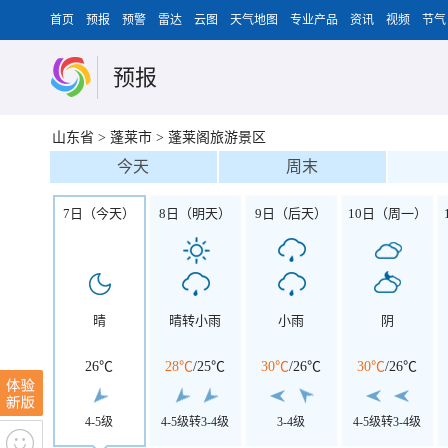
首页
预报
预警
雷达
云图
天气地图
专业产品
资讯
视频
节气
预报
山东省
>
蓬莱市
>
蓬莱阁旅游景区
今天
周末
7日（今天）
8日（明天）
9日（后天）
10日（周一）
晴
晴转小雨
小雨
阴
26℃
28℃
/
25℃
30℃
/
26℃
30℃
/
26℃
4-5级
4-5级转3-4级
3-4级
4-5级转3-4级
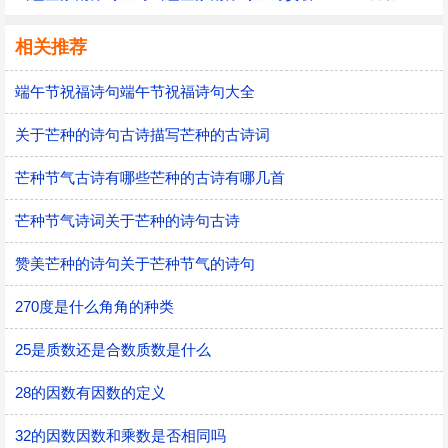
相关推荐
端午节祝福诗句端午节祝福诗句大全
关于芒种的诗句古诗描写芒种的古诗词
芒种节气古诗有哪些芒种的古诗有哪几首
芒种节气诗词关于芒种的诗句古诗
赞美芒种的诗句关于芒种节气的诗句
270度是什么角角的种类
25是质数还是合数质数是什么
28的因数有因数的定义
32的因数因数和乘数是否相同吗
-----
Would you restate the listing word for word and leave every picture out?

#### Answer to this exercise
首页
预报
预警
雷达
云图
天气地图
专业产品
资讯
视频
节气
预报
山东省
>
蓬莱市
>
蓬莱阁旅游景区
今天
周末
7日（今天）
8日（明天）
9日（后天）
10日（周一）
晴
晴转小雨
小雨
阴
26℃
28℃
/
25℃
30℃
/
26℃
30℃
/
26℃
4-5级
4-5级转3-4级
3-4级
4-5级转3-4级
相关推荐
端午节祝福诗句端午节祝福诗句大全
关于芒种的诗句古诗描写芒种的古诗词
芒种节气古诗有哪些芒种的古诗有哪几首
芒种节气诗词关于芒种的诗句古诗
赞美芒种的诗句关于芒种节气的诗句
270度是什么角角的种类
25是质数还是合数质数是什么
28的因数有因数的定义
32的因数因数和乘数是否相同吗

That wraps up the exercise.